7:30- 9:30 Course opening and overview

SUNDAY- WEDNESDAY & FRIDAY

9- 12  Mindfulness instruction, practice, discussion
2- 5 Didactic presentation and clinical discussion
6:30- 8:30 Clinical talk and mindfulness practice

THURSDAY

Silent Retreat Day: Mindfulness instruction and practice

 

ABOUT THE TEACHERS:

The teachers are board members of the Institute for Meditation and Psychotherapy, a non-profit organization in Boston, which offers seminars, courses, retreats and a certificate program for mental health professionals. They are contributing authors to Mindfulness and Psychotherapy, a best selling text in its second edition.

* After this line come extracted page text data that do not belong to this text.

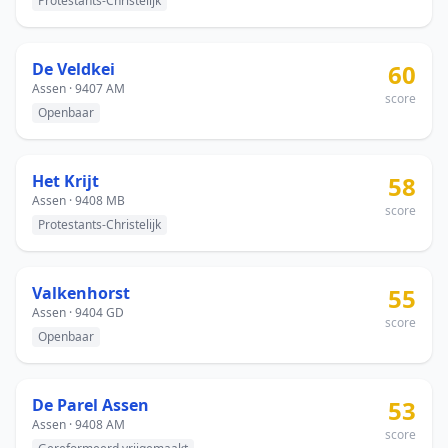
Protestants-Christelijk
De Veldkei
60
Assen · 9407 AM
score
Openbaar
Het Krijt
58
Assen · 9408 MB
score
Protestants-Christelijk
Valkenhorst
55
Assen · 9404 GD
score
Openbaar
De Parel Assen
53
Assen · 9408 AM
score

Bill Morgan, PsyD is a clinical psychologist in private practice in Cambridge and Quincy MA. He is a founding board member of the Institute for Meditation and Psychotherapy, and has participated in eight years of intensive retreats in the Theravada, Zen, and Tibetan schools of Buddhism during his forty years of meditation practice. He has led mindfulness retreats for mental health professionals for the past 20 years. Bill is both a personal and group meditation mentor for mental health professionals. His book, The Meditator’s Dilemma: An Innovative Approach to Overcoming Obstacles and Revitalizing Your Practice, was published by Shambhala in 2016.

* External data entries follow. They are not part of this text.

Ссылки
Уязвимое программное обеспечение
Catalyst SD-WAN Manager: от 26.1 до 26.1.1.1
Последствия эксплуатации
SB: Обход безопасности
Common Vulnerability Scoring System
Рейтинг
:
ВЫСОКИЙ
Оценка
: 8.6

Susan Morgan, CNS is a psychotherapist in Cambridge, MA. A long time Vipassana student, Susan recently completed a 4-year silent mindfulness meditation retreat along with her partner, Bill. She has co-led retreats for psychotherapists with Bill for the past 16 years. She is a meditation teacher for the IMP Certificate Program, teaches monthly intimate online meditation practice groups for psychotherapists, and consults to therapists interested in the interface of psychotherapy and meditation. Her teaching style is grounded in the practical. Lovingkindness (metta) and mindfulness of the body are integral to her teaching.

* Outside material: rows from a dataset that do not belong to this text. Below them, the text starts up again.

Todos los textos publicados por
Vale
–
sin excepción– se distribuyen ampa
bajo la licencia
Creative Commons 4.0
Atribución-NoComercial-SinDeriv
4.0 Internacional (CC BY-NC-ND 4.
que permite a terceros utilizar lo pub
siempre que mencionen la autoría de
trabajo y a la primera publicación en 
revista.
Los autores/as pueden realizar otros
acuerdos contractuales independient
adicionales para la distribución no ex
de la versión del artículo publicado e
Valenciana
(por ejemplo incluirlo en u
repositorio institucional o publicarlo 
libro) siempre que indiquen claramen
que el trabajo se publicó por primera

Janet Surrey, PhD is an Insight Dialogue Teacher. She teaches Insight Dialogue retreats worldwide and leads a monthly practice group in the Boston area. Jan has studied with a number of Vipassana teachers for over 25 years, and has worked with Gregory Kramer since 2007. Jan is a practicing clinical psychologist and founding scholar of the Jean Baker Miller Training Institute at the Wellesley Centers for Women. She is on the faculty and board of the Institute for Meditation and Psychotherapy. Jan is dedicated to a lifelong exploration of the power of relationships to create suffering and the power of relationships to liberate and transform suffering.